Friday, May 20, 2005

Cloning and Judges

Wesley Smith reacts to the South Korean cloners.

The latest to change his tune is Woo Suk Hwang. When he manufactured the first human cloned embryos, he admitted that the "products" of cloning were embryos and indeed, that "this technique [therapeutic cloning] can not be separated from reproductive people cloning..."

That was then. Now, having manufactured more human cloned embryos, he apparently has received his talking points: "I can say this result is not an embryo but a 'nuclear transfer construct'."

Last night I saw on NBC News I saw Hwang try to say with a straight face that he was convinced he wasn't creating human beings. Nice try. I was, however, somewhat impressed by how NBC Nightly News covered this story. They didn't try to hide the truth like some news stories and even provided time for two people on opposing sides of this issue to discuss their views.

Blogicus informs me that the British scientists aren't too far behind in the dash to create cloned human beings.

Rich Lowry on the glass ceiling imposed on conservative female judges by liberal groups.

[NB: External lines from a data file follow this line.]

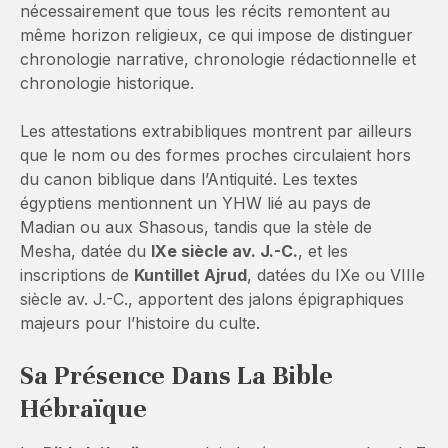
nécessairement que tous les récits remontent au
même horizon religieux, ce qui impose de distinguer
chronologie narrative, chronologie rédactionnelle et
chronologie historique.
Les attestations extrabibliques montrent par ailleurs
que le nom ou des formes proches circulaient hors
du canon biblique dans l’Antiquité. Les textes
égyptiens mentionnent un YHW lié au pays de
Madian ou aux Shasous, tandis que la stèle de
Mesha, datée du
IXe siècle av. J.-C.
, et les
inscriptions de
Kuntillet Ajrud
, datées du IXe ou VIIIe
siècle av. J.-C., apportent des jalons épigraphiques
majeurs pour l’histoire du culte.
Sa Présence Dans La Bible
Hébraïque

The logic of the Democratic position entails a kind of inverse Leninism — better is worse. The more attractive a nominee's personal story, the more imperative it is to oppose him or (especially) her. Democrats might have filibustered California Supreme Court Justice Janice Rogers Brown anyway, but her fate was surely and truly sealed by the fact that she is black, was raised by sharecroppers in segregationist Alabama, and worked her way through law school as a single mother after her first husband died. This background screams "attractive U.S. Supreme Court nominee." So for the left, Brown is "a dangerous black woman."